What Proportion of Female Sex Workers Practise anal Intercourse and How Frequently? A Systematic Review and Meta-analysis

Branwen Nia Owen, Rebecca F. Baggaley, Jocelyn Elmes, Amy Harvey, Zara Shubber, Ailsa R. Butler, Romain Silhol, Peter Anton, Barbara Shacklett, Ariane van der Straten, Marie Claude Boily

Research output: Contribution to journalReview article

2 Citations (Scopus)

Abstract

HIV is more efficiently acquired during receptive anal intercourse (AI) compared to vaginal intercourse (VI) and may contribute substantially to female sex workers’ (FSW) high HIV burden. We aim to determine how common and frequent AI is among FSW globally. We searched PubMed, Embase and PsycINFO for studies reporting the proportion of FSW practising AI (prevalence) and/or the number of AI acts (frequency) worldwide from 01/1980 to 10/2018. We assessed the influence of participant and study characteristics on AI prevalence (e.g. continent, study year and interview method) through sub-group analysis. Of 15,830 identified studies, 131 were included. Nearly all (N = 128) reported AI prevalence and few frequency (N = 13), over various recall periods. Most studies used face-to-face interviews (N = 111). Pooled prevalences varied little by recall period (lifetime: 15.7% 95%CI 12.2–19.3%, N = 30, I 2 = 99%; past month: 16.2% 95%CI 10.8–21.6%, N = 18, I 2 = 99%). The pooled proportion of FSW reporting < 100% condom use tended to be non-significantly higher during AI compared to during VI (e.g. any unprotected VI: 19.1% 95%CI 1.7–36.4, N = 5 and any unprotected AI: 46.4% 95%CI 9.1–83.6, N = 5 in the past week).
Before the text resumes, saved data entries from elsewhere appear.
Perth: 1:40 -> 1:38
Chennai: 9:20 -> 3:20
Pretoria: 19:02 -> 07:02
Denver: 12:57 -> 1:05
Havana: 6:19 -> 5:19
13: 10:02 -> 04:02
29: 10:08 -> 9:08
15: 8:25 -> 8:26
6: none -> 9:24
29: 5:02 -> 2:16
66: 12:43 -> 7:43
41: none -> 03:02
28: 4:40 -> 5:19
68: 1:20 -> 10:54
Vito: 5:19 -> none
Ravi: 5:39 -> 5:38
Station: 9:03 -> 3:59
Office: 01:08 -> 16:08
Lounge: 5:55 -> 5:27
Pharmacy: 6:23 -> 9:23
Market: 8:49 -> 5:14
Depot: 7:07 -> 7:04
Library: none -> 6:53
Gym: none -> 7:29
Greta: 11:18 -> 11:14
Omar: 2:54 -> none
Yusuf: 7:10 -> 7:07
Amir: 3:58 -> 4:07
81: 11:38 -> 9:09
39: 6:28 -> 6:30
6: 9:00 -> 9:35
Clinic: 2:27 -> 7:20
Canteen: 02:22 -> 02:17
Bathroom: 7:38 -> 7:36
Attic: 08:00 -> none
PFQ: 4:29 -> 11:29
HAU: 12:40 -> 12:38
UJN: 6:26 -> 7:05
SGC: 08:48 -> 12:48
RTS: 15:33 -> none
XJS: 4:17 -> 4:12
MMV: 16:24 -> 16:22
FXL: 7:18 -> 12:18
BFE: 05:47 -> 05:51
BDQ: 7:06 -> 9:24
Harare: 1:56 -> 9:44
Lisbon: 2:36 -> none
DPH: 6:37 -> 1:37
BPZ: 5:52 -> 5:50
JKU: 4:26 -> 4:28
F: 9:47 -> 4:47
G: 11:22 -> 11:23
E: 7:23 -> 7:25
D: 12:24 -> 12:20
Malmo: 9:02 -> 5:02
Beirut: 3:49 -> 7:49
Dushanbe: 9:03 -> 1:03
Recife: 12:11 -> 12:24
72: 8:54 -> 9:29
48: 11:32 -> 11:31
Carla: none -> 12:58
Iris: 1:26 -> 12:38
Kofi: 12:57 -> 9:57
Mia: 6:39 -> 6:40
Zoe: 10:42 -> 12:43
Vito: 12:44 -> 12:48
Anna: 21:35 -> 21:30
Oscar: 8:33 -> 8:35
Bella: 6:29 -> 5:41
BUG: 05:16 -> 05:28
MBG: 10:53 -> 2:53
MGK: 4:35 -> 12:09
Across all study participants, between 2.4 and 15.9% (N = 6) of all intercourse acts (AI and VI) were anal. Neither AI prevalence nor frequency varied substantially by any participant or study characteristics. Although varied, AI among FSW is generally common, inconsistently protected with condoms and practiced sufficiently frequently to contribute substantially to HIV acquisition in this risk group. Interventions to address barriers to condom use are needed.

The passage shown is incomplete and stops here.